Dean Harrigal, waterfowl biologist for the S.C. Department of Natural Resources, said declining populations of sea ducks caused seasons to be shortened.

 “We had a big change in sea duck hunting this year,” Harrigal said. “A long time ago, sea ducks were given a second season to promote taking of sea ducks from Oct. 1 through the end of January. Now, the season is congruent with the other 60-day duck season.”

Hunting pressure in northeastern states as contributed to an initiative to reduce harvests by 25 percent. Additionally, sea ducks are also included in the six-duck bag limit. In previous years, sea ducks had their own limit, and hunters could take a six-bird limit of sea ducks and another six-bird limit of divers and puddler ducks killed inland on the same day.

Harrigal said sea ducks have a different reproductive strategy and may require a longer recovery period than other species. 

“Sea ducks aren’t like traditional dabbling ducks with short life spans and high reproductive rates. Sea ducks are longer-lived species with shorter reproductive rates as compared to other ducks,” he said.
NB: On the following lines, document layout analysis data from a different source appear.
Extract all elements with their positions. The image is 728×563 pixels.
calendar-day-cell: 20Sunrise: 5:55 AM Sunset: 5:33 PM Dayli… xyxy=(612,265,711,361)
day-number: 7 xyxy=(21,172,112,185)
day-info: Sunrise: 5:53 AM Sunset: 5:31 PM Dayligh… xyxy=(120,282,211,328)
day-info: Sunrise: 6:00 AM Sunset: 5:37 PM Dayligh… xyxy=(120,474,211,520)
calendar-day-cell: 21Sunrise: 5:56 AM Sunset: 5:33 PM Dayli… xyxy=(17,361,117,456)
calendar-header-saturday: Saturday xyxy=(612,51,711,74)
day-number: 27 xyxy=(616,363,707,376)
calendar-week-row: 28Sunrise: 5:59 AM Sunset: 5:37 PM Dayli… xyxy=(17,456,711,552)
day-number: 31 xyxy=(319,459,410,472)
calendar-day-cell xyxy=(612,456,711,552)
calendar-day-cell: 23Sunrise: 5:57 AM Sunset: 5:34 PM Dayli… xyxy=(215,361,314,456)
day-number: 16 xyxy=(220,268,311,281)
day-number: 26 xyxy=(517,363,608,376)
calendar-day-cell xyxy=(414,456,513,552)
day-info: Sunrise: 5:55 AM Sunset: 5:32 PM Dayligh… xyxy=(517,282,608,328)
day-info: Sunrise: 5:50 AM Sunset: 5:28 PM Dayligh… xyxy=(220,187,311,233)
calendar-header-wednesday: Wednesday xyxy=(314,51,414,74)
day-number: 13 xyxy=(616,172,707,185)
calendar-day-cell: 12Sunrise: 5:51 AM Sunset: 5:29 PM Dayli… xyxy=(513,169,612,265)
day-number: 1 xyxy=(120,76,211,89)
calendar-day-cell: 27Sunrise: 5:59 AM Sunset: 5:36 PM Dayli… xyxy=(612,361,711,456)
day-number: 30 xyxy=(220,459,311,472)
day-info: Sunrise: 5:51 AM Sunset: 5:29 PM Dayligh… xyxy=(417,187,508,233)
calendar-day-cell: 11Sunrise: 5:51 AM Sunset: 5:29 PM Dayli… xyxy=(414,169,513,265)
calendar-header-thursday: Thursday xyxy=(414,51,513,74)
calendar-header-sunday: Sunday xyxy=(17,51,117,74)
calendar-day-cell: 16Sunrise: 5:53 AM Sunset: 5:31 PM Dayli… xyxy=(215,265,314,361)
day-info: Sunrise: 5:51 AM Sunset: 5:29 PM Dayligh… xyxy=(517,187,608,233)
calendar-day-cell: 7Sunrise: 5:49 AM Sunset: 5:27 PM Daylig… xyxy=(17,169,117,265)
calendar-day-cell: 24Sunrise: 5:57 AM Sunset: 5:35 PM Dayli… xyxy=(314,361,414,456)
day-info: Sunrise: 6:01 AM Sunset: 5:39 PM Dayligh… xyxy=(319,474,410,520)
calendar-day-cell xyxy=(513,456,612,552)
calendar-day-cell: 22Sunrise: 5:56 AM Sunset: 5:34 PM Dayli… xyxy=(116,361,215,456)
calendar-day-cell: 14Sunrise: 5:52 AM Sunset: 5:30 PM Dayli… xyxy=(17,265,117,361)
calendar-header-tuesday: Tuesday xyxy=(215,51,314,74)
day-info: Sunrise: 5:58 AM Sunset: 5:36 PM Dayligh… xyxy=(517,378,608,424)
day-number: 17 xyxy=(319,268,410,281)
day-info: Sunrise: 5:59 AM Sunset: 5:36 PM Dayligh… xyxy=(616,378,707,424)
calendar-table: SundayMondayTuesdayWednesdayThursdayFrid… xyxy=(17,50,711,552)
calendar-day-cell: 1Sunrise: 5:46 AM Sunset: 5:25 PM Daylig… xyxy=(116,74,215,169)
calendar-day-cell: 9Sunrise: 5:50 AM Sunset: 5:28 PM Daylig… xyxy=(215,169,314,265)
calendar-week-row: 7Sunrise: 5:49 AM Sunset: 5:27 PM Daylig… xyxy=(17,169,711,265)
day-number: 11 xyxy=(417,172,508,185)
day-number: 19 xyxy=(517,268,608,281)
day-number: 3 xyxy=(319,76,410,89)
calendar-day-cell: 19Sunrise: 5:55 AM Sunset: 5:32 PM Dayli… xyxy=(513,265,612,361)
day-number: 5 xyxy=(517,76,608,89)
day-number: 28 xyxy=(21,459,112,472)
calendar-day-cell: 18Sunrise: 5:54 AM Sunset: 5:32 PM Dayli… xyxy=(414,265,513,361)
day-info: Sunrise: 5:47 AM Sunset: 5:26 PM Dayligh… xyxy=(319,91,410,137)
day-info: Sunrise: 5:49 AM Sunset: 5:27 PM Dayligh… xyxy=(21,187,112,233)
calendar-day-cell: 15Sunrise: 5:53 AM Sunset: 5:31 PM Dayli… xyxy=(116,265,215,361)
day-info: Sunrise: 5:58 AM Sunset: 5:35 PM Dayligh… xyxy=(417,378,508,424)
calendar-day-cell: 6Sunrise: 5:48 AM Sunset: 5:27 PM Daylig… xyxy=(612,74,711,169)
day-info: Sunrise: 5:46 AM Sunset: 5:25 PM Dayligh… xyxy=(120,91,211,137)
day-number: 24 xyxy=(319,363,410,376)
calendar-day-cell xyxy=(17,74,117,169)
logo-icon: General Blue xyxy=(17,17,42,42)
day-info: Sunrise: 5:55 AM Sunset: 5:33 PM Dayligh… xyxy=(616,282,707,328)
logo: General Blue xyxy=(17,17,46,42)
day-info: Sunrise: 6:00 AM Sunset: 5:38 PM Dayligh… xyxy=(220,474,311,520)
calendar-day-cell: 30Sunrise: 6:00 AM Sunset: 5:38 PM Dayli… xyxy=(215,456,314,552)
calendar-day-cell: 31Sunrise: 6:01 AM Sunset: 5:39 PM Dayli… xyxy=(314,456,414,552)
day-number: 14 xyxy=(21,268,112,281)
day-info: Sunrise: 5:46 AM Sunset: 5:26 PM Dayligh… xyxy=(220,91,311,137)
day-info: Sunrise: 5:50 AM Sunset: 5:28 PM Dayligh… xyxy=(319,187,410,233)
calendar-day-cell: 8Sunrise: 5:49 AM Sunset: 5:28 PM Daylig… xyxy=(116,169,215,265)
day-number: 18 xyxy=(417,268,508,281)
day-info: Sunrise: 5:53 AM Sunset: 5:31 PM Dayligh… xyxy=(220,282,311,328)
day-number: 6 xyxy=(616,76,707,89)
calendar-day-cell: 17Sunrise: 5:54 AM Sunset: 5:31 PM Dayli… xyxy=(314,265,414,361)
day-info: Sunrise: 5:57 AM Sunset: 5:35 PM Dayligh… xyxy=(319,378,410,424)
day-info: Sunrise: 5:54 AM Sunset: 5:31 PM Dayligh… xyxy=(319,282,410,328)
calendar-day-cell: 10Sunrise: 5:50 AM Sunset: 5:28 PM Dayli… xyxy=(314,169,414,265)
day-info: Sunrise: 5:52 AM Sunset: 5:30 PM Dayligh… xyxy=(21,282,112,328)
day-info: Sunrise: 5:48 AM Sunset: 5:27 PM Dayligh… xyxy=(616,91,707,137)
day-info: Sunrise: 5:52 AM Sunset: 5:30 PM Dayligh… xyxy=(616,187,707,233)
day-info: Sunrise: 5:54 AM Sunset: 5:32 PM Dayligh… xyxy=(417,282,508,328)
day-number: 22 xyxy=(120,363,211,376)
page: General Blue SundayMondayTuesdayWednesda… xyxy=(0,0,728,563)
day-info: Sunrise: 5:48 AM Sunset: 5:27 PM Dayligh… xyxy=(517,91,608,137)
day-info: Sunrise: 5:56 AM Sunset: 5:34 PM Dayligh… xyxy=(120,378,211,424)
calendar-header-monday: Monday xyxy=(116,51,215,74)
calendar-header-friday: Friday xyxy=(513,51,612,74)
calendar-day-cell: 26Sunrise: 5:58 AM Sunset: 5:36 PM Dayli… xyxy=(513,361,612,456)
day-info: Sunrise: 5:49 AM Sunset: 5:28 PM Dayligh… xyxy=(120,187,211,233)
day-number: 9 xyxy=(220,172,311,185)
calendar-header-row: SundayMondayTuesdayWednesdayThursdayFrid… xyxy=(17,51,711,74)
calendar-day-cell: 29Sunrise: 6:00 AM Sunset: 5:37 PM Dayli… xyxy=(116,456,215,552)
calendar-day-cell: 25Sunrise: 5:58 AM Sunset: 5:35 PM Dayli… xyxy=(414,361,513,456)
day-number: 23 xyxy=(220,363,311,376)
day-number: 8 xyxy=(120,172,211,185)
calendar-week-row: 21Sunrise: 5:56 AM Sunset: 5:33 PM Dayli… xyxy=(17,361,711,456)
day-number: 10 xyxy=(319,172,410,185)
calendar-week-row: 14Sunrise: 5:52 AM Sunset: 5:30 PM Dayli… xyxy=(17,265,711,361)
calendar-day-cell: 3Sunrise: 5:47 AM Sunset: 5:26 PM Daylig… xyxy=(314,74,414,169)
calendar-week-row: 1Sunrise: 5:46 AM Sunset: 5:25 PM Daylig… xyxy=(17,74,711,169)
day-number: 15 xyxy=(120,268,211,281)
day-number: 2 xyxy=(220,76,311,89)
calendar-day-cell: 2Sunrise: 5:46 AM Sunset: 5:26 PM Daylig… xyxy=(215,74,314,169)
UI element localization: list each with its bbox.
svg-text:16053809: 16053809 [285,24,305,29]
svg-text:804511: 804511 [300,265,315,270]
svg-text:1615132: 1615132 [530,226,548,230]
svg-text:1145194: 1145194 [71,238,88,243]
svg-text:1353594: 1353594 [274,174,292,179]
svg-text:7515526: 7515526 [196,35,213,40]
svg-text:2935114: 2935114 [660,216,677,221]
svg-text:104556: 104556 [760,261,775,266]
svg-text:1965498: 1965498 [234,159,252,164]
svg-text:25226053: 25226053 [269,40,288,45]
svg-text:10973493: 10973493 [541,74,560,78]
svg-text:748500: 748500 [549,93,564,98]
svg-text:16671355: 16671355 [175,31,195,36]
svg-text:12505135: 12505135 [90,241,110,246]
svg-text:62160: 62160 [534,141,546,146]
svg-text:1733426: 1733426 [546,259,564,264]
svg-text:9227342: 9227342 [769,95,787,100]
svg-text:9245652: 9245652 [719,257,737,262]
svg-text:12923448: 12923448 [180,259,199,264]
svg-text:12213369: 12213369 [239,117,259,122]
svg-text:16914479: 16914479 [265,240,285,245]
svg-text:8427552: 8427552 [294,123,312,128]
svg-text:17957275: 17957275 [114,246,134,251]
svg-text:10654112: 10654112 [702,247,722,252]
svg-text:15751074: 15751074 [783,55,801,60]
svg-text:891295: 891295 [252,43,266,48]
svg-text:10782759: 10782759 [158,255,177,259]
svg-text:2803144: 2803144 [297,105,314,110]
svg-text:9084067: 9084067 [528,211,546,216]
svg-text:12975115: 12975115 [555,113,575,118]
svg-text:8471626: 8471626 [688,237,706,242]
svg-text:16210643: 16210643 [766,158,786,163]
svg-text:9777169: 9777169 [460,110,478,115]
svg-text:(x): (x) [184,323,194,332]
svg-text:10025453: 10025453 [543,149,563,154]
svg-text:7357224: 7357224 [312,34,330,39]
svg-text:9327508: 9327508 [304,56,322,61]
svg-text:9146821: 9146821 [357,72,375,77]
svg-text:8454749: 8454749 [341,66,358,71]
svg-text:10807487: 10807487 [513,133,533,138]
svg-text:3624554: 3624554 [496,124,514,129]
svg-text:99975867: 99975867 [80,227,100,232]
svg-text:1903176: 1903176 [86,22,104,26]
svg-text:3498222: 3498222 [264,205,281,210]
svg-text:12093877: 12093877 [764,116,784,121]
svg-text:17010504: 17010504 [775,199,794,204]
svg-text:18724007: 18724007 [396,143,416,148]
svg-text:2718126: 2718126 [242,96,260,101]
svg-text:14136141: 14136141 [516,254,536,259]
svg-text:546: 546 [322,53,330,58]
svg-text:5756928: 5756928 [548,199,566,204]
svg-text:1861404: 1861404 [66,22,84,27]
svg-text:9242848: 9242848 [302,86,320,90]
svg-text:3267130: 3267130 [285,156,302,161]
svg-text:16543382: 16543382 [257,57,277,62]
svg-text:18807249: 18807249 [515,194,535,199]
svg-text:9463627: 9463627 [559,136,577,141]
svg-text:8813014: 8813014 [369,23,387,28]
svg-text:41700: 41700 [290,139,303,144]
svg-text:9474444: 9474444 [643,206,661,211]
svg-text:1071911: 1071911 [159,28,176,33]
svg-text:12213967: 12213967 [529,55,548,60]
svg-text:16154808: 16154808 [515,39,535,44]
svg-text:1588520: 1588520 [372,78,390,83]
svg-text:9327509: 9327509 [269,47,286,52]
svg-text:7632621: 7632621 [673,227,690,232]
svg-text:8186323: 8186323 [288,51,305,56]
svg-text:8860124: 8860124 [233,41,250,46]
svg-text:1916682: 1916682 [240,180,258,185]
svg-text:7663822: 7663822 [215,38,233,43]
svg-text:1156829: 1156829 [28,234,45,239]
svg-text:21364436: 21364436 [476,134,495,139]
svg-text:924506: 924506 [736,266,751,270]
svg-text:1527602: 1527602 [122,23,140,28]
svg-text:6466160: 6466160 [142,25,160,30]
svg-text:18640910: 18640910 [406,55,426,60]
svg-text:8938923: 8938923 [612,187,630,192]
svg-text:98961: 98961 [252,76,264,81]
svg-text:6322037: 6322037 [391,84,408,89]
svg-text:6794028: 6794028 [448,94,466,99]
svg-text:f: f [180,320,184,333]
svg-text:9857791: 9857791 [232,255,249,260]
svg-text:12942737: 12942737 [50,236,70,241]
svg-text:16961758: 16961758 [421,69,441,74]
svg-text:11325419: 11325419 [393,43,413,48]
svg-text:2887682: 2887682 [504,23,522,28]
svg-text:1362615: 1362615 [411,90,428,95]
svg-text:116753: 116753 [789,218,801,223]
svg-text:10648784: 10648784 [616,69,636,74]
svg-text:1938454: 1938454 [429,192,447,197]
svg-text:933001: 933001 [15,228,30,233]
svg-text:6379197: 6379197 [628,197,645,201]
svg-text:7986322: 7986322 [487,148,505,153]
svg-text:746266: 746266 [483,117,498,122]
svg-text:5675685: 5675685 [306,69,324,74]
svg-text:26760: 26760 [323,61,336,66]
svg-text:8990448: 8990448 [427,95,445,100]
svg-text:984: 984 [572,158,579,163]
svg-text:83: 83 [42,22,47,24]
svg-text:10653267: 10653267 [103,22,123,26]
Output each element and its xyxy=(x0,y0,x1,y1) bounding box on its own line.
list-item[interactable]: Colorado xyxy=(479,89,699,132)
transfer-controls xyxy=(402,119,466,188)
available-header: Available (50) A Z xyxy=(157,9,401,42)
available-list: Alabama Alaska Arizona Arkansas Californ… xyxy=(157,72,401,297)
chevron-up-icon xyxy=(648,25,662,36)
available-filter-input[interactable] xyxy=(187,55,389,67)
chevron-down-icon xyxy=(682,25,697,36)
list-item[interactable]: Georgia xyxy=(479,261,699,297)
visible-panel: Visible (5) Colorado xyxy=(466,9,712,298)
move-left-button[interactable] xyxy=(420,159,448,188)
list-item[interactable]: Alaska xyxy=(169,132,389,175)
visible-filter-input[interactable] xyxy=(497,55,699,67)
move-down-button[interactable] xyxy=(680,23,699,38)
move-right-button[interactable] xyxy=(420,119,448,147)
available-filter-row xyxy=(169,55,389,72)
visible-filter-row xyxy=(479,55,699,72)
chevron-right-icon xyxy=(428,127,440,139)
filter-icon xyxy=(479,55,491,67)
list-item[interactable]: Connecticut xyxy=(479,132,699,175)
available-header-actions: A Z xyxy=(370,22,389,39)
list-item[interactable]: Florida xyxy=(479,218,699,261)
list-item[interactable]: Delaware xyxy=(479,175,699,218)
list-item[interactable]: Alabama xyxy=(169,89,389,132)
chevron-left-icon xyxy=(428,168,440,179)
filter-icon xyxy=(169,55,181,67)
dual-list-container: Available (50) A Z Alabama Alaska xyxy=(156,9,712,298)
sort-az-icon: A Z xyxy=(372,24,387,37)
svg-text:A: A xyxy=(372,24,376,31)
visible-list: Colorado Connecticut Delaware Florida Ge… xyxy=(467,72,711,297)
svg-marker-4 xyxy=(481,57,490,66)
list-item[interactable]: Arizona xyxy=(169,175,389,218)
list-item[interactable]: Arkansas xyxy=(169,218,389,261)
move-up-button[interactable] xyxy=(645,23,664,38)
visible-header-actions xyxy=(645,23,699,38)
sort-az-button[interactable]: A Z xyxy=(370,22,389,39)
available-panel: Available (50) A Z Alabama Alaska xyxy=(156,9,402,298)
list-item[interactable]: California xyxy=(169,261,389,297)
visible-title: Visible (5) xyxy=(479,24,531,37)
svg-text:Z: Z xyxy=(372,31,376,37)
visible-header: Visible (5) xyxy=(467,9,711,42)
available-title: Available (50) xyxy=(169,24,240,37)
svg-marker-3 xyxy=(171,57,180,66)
While SCDNR aligned sea duck seasons and bag limits with other ducks, some regulations remained intact, offering benefits for hunters to target sea ducks. The sea duck zone beginning one mile offshore and seaward remained intact. Hunters can still take five sea ducks in this zone versus only four outside of the zone.  Additionally, hunters can retrieve and shoot down cripples under power in the sea duck zone.